I'm trying to turn a json file in to a pandas dataframe using the code below, and I'm getting the errors below. This json file is from the yelp academic dataset. In case anyone is familiar with it.
The code comes from the post below:
If anyone can spot the issue and let me know how to fix it or suggest an alternative I'd be grateful. I always have a hard time working with json.
Code:
import pandas as pd
import json
# reading the JSON data using json.load()
file = 'dataset/business.json'
with open(file) as train_file:
dict_train = json.load(train_file)
# converting json dataset from dictionary to dataframe
train = pd.DataFrame.from_dict(dict_train, orient='index')
train.reset_index(level=0, inplace=True)
Error:
---------------------------------------------------------------------------
ValueError Traceback (most recent call last)

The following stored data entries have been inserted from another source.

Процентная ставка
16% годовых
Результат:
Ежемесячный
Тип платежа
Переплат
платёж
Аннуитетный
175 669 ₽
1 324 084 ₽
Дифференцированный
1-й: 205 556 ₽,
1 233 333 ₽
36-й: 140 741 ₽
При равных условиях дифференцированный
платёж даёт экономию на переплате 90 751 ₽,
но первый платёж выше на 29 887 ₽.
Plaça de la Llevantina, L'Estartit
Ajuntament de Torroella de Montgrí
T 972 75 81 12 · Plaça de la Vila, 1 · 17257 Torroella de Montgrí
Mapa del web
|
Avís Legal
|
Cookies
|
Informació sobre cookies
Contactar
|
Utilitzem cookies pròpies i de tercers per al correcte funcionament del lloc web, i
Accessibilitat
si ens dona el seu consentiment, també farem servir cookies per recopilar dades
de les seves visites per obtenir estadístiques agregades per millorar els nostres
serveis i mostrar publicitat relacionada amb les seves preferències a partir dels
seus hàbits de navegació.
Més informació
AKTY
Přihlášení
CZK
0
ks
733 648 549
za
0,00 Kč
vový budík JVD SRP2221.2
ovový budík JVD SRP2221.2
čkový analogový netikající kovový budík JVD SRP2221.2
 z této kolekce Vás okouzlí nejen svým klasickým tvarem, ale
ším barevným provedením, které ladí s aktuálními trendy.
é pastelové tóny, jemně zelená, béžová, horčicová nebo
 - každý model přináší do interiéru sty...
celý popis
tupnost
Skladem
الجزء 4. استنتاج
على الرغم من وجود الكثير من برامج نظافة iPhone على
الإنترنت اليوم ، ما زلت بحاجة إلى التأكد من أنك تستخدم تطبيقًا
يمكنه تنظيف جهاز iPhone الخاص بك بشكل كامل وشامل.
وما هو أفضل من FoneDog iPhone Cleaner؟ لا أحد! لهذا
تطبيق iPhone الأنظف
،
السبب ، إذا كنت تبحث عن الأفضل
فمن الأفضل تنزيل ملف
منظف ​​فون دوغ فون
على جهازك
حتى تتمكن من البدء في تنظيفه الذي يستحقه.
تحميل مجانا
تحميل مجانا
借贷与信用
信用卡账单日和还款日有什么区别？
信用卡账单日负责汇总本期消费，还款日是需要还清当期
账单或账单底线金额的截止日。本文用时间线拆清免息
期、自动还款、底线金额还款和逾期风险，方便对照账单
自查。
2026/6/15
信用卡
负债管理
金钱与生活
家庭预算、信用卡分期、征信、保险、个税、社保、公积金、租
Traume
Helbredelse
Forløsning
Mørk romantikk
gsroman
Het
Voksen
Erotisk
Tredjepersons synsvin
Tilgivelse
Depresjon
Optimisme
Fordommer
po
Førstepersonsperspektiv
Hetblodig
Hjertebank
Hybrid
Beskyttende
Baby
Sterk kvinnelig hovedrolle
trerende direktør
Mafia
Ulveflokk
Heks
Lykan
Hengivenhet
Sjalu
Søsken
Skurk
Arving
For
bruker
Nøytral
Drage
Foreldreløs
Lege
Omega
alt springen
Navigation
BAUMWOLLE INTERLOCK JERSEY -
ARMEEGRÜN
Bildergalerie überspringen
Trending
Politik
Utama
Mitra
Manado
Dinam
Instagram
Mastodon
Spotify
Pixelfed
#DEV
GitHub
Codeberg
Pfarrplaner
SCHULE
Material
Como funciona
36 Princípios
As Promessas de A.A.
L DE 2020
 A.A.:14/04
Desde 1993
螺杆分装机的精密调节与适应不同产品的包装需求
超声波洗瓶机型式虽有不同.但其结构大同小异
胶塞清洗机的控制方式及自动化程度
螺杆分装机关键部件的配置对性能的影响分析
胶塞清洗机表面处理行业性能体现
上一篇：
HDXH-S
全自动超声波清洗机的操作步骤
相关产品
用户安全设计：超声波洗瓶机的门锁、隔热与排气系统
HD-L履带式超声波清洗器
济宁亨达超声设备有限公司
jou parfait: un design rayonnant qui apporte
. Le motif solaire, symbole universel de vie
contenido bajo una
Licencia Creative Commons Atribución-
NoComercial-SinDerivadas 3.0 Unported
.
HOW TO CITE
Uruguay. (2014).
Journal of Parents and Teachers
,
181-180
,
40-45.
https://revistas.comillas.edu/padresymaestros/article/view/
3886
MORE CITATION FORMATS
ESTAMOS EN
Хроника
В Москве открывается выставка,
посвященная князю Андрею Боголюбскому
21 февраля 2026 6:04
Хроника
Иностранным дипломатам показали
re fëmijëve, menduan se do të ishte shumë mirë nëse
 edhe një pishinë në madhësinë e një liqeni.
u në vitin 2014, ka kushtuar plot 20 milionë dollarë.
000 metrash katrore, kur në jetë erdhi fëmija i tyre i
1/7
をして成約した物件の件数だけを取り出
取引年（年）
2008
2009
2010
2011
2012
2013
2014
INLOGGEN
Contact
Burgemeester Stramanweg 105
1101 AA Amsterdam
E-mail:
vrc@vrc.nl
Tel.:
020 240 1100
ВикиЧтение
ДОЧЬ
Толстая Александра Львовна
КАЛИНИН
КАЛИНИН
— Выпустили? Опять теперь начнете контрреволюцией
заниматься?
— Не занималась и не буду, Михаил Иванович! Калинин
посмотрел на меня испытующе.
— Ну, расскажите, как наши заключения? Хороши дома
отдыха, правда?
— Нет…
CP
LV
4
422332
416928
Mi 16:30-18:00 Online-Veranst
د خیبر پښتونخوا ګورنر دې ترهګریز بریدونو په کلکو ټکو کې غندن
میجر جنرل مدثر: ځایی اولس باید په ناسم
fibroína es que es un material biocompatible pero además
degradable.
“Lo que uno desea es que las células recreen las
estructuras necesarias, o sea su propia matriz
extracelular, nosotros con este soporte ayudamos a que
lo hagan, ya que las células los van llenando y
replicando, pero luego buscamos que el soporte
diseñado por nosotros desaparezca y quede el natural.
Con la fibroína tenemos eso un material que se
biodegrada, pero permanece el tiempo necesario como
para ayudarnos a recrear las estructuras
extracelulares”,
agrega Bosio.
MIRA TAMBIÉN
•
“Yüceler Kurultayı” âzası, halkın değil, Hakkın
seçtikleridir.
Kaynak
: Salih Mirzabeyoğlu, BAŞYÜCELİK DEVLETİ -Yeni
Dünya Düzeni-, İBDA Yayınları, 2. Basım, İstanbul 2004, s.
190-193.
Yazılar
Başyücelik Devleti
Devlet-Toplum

<ipython-input-4-b7e90dfd32af> in <module>()
5 file = 'dataset/business.json'
6 with open(file) as train_file:
----> 7 dict_train = json.load(train_file)
8
9 # converting json dataset from dictionary to dataframe
/Users/scotsditch/anaconda/lib/python2.7/json/__init__.pyc in load(fp, encoding, cls, object_hook, parse_float, parse_int, parse_constant, object_pairs_hook, **kw)
289 parse_float=parse_float, parse_int=parse_int,
290 parse_constant=parse_constant, object_pairs_hook=object_pairs_hook,
--> 291 **kw)
292
293
/Users/scotsditch/anaconda/lib/python2.7/json/__init__.pyc in loads(s, encoding, cls, object_hook, parse_float, parse_int, parse_constant, object_pairs_hook, **kw)
337 parse_int is None and parse_float is None and
338 parse_constant is None and object_pairs_hook is None and not kw):
--> 339 return _default_decoder.decode(s)
340 if cls is None:
341 cls = JSONDecoder
/Users/scotsditch/anaconda/lib/python2.7/json/decoder.pyc in decode(self, s, _w)
365 end = _w(s, end).end()
366 if end != len(s):
--> 367 raise ValueError(errmsg("Extra data", s, end, len(s)))
368 return obj
369
ValueError: Extra data: line 2 column 1 - line 156640 column 1 (char 731 - 132272455)